The UK government has taken valuable steps and actions to support the SMEs during COVID 19. Several schemes, grants, and loans have been announced to keep the small and medium-sized businesses afloat and survive the pandemic. 

    • Coronavirus Job Retention Scheme: CJRS is one of the largest financial schemes of the UK government to support businesses and their employees. The scheme allows employers to claim for 80% of the monthly wages of their furloughed employees, up to £2,500 per month. Additionally, the government will also make contributions to the employees’ National Insurance and pension schemes. The CJRS focuses on preventing the surge in unemployment and taking the financial burden off the SMEs and their owners. A government-issued calculator has been created to help employers work out their claims on employee wages and contributions, starting from July 1 to July 31, 2020. With the wages and pension contribution, employees can re-evaluate their current and future financial position for retirement using a pension calculator.

    • Coronavirus Business Interruption Loan Scheme: The CBIL scheme has led to an increase in the amount SMEs can borrow from £1.2 million to £5 million. The finance can be accessed by the businesses interest-free for the first six months as the government will make interest payments on such loans for the first six months. The scheme also provides an 80% guarantee, without any guarantee fee for SMEs. 

    • Deferment of VAT and Self-Assessment Payments: The HM Revenue and Customs (HMRC) department has deferred all VAT payments till the second quarter of 2020. All UK VAT payers can access the deferred VAT scheme; however, the MOSS VAT on supplies of digital services is excluded from the three-month VAT holiday. The HMRC has allowed businesses to delay their VAT payments until March 31, 2021, and the self-assessment payments until January 31, 2021. 

    • Emergency Stimulus Package: The UK government announced a £30 billion emergency stimulus package in March 2020. About 23% of the stimulus package aims at supporting small businesses and allows for the scrapping of business rates for small companies for the whole of 2020. The package also includes provision for businesses with less than 250 workers to get government refunds on sick leaves that they give to their employees for the first two weeks. On the other hand, the businesses with more than 250 employees are covered under the Coronavirus Statutory Sick Pay Rebate Scheme that covers up to two weeks of sick pay leave given to sick or self-isolating employees. 

    • Bounce-Back Loans Scheme: The UK government also launched a bounce-back loans schemes for SMEs in May 2020. The scheme allows the SMEs to take 100% government-backed loans of an amount ranging between £2,000 and £50,000 at 2.5% interest.
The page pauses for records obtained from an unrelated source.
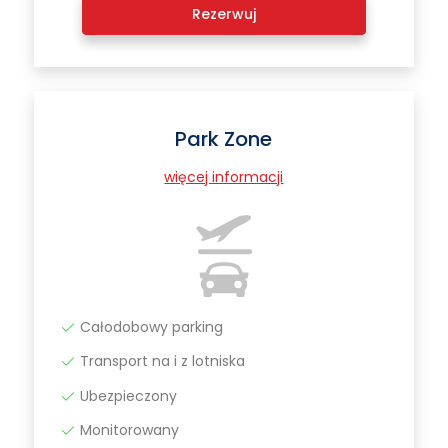
Rezerwuj
Park Zone
więcej informacji
Całodobowy parking
Transport na i z lotniska
Ubezpieczony
Monitorowany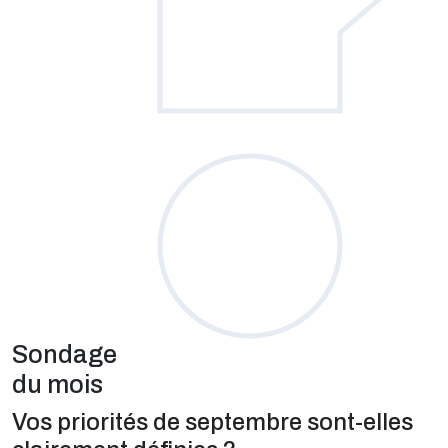
Sondage
du mois
Vos priorités de septembre sont-elles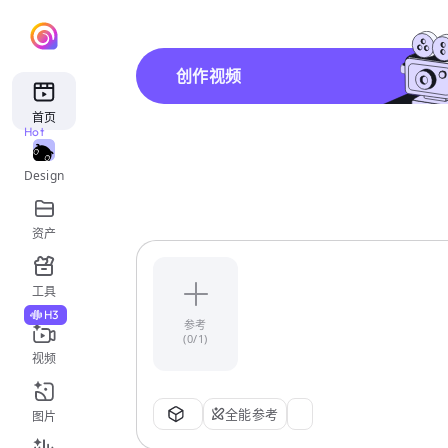
创作视频
首页
Hot
Design
资产
工具
H3
参考
(0/1)
视频
全能参考
图片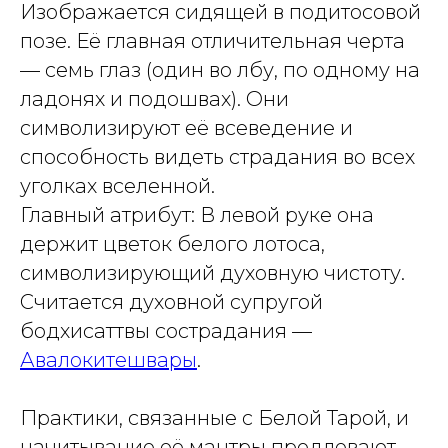
Изображается сидящей в подитосовой
позе. Её главная отличительная черта
— семь глаз (один во лбу, по одному на
ладонях и подошвах). Они
символизируют её всеведение и
способность видеть страдания во всех
уголках вселенной.
Главный атрибут: В левой руке она
держит цветок белого лотоса,
символизирующий духовную чистоту.
Считается духовной супругой
бодхисаттвы сострадания —
Авалокитешвары
.
Практики, связанные с Белой Тарой, и
начитывание её мантры продлевают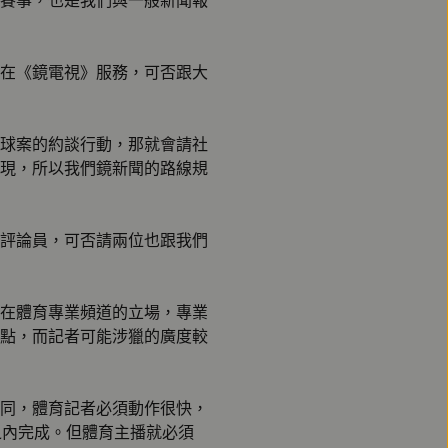
賽事，也是我們與一般新聞報
在《鏡電視》服務，可否跟大
球案的約談行動，那就會請社
現，所以我們鏡新聞的路線規
評論員，可否請兩位也跟我們
在體育專業頻道的立場，專業
點，而記者可能涉獵的廣度較
同，體育記者必須動作很快，
之內完成。但體育主播就必須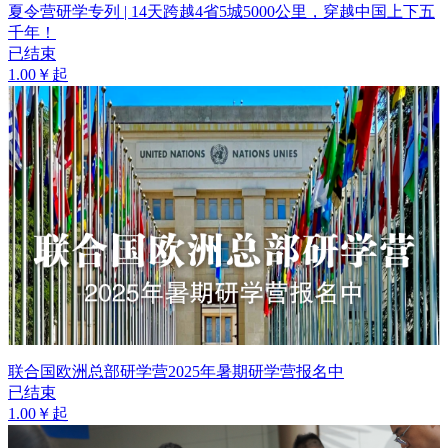
夏令营研学专列 | 14天跨越4省5城5000公里，穿越中国上下五
千年！
已结束
1.00￥起
联合国欧洲总部研学营2025年暑期研学营报名中
已结束
1.00￥起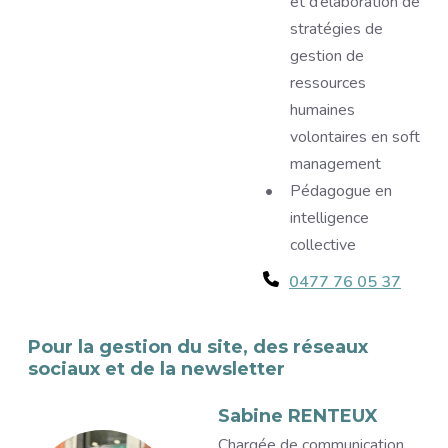
et d’élaboration de
stratégies de
gestion de
ressources
humaines
volontaires en soft
management
Pédagogue en
intelligence
collective
Téléphone
0477 76 05 37
Pour la gestion du site, des réseaux
sociaux et de la newsletter
Image
Sabine RENTEUX
Titre
Chargée de communication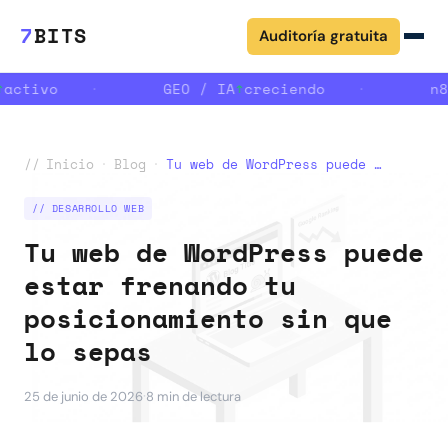
7
BITS
Auditoría gratuita
activo
·
GEO / IA
↑
creciendo
·
n8
//
Inicio
·
Blog
·
Tu web de WordPress puede estar frenando tu posicionamiento sin que lo sepas
// DESARROLLO WEB
Tu web de WordPress puede
estar frenando tu
posicionamiento sin que
lo sepas
·
25 de junio de 2026
8 min de lectura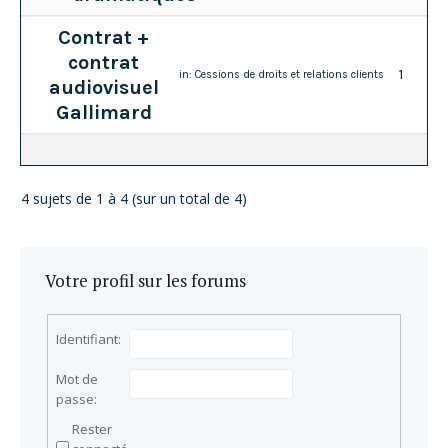
Contrat +
contrat
1
in:
Cessions de droits et relations clients
audiovisuel
Gallimard
4 sujets de 1 à 4 (sur un total de 4)
Votre profil sur les forums
Identifiant:
Mot de
passe:
Rester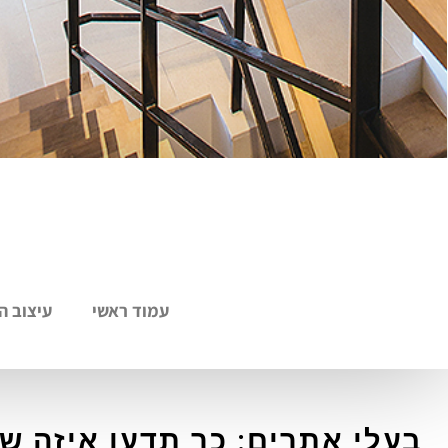
עמוד ראשי
עיצוב ה
בעלי אתרים: כך תדעו איזה 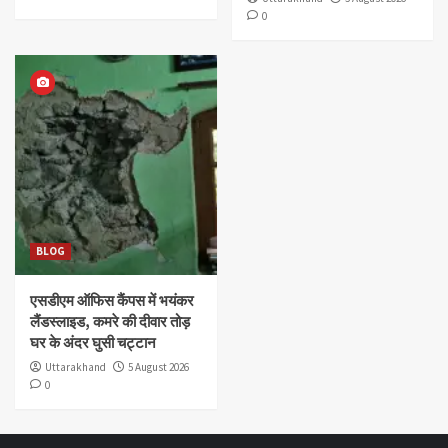
0
BLOG
एसडीएम ऑफिस कैंपस में भयंकर
लैंडस्लाइड, कमरे की दीवार तोड़
घर के अंदर घुसी चट्टान
Uttarakhand
5 August 2026
0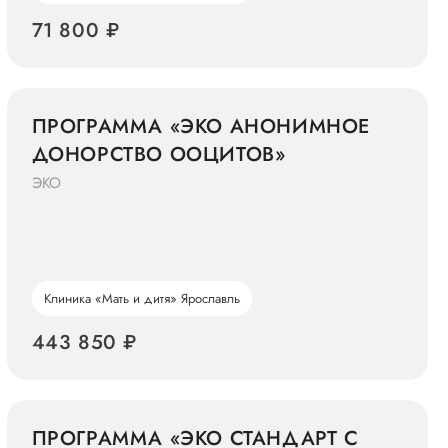
71 800 ₽
ПРОГРАММА «ЭКО АНОНИМНОЕ
ДОНОРСТВО ООЦИТОВ»
ЭКО
Клиника «Мать и дитя» Ярославль
443 850 ₽
ПРОГРАММА «ЭКО СТАНДАРТ С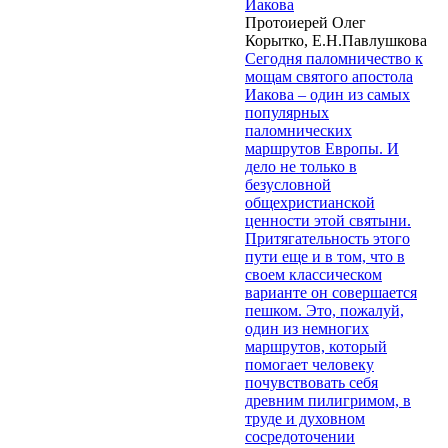
Иакова
Протоиерей Олег
Корытко, Е.Н.Павлушкова
Сегодня паломничество к
мощам святого апостола
Иакова – один из самых
популярных
паломнических
маршрутов Европы. И
дело не только в
безусловной
общехристианской
ценности этой святыни.
Притягательность этого
пути еще и в том, что в
своем классическом
варианте он совершается
пешком. Это, пожалуй,
один из немногих
маршрутов, который
помогает человеку
почувствовать себя
древним пилигримом, в
труде и духовном
сосредоточении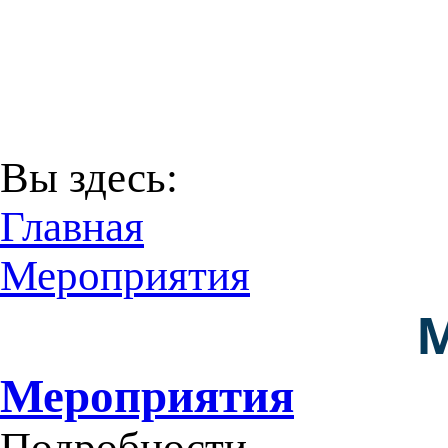
В соответствии с Пост
29 декабря 2016 года
Территори
Вы здесь:
Главная
Мероприятия
Мероприятия
Подробности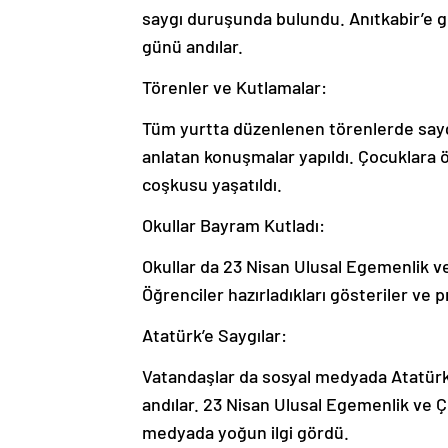
saygı duruşunda bulundu. Anıtkabir’e g
günü andılar.
Törenler ve Kutlamalar:
Tüm yurtta düzenlenen törenlerde saygı
anlatan konuşmalar yapıldı. Çocuklara
coşkusu yaşatıldı.
Okullar Bayram Kutladı:
Okullar da 23 Nisan Ulusal Egemenlik ve
Öğrenciler hazırladıkları gösteriler ve p
Atatürk’e Saygılar:
Vatandaşlar da sosyal medyada Atatürk’
andılar. 23 Nisan Ulusal Egemenlik ve 
medyada yoğun ilgi gördü.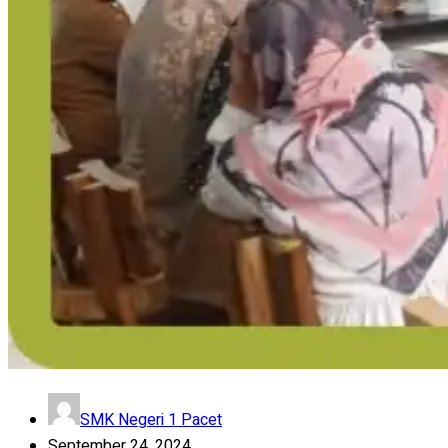
SMK Negeri 1 Pacet
September 24, 2024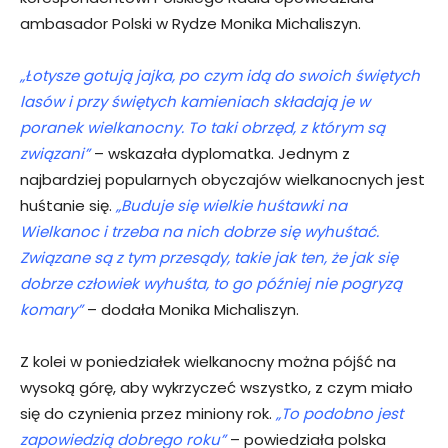
ambasador Polski w Rydze Monika Michaliszyn.
„Łotysze gotują jajka, po czym idą do swoich świętych
lasów i przy świętych kamieniach składają je w
poranek wielkanocny. To taki obrzęd, z którym są
związani”
– wskazała dyplomatka. Jednym z
najbardziej popularnych obyczajów wielkanocnych jest
huśtanie się.
„Buduje się wielkie huśtawki na
Wielkanoc i trzeba na nich dobrze się wyhuśtać.
Związane są z tym przesądy, takie jak ten, że jak się
dobrze człowiek wyhuśta, to go później nie pogryzą
komary”
– dodała Monika Michaliszyn.
Z kolei w poniedziałek wielkanocny można pójść na
wysoką górę, aby wykrzyczeć wszystko, z czym miało
się do czynienia przez miniony rok.
„To podobno jest
zapowiedzią dobrego roku”
– powiedziała polska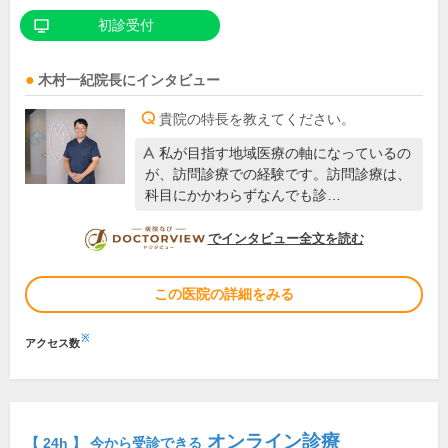
初診受付
木村一紀
院長
にインタビュー
貴院の特長を教えてください。
私が目指す地域医療の軸になっているの
が、訪問診療での経験です。訪問診療は、
科目にかかわらずなんでも診…
DOCTORVIEW
でインタビュー全文を読む
この医院の詳細をみる
※
アクセス数
オンライン診療
【 24h 】 今から受診できる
The government will pay the fees and interest on such loans for the first 12 months, and the repayment of the loan will start only after twelve months. 

Impact of the Schemes on SMEs

 The SMEs are making best efforts to stay put during the COVID pandemic. They are increasing their use of technology and software to take their businesses online, allowing employees to work from home and carry out their duties to prevent redundancies and loss of income. The UK government schemes act as financial support for the SMEs to offset the impact of COVID 19 on their businesses. Furthermore, the schemes help prepare the enterprises to weather the long-term economic implications of the coronavirus pandemic.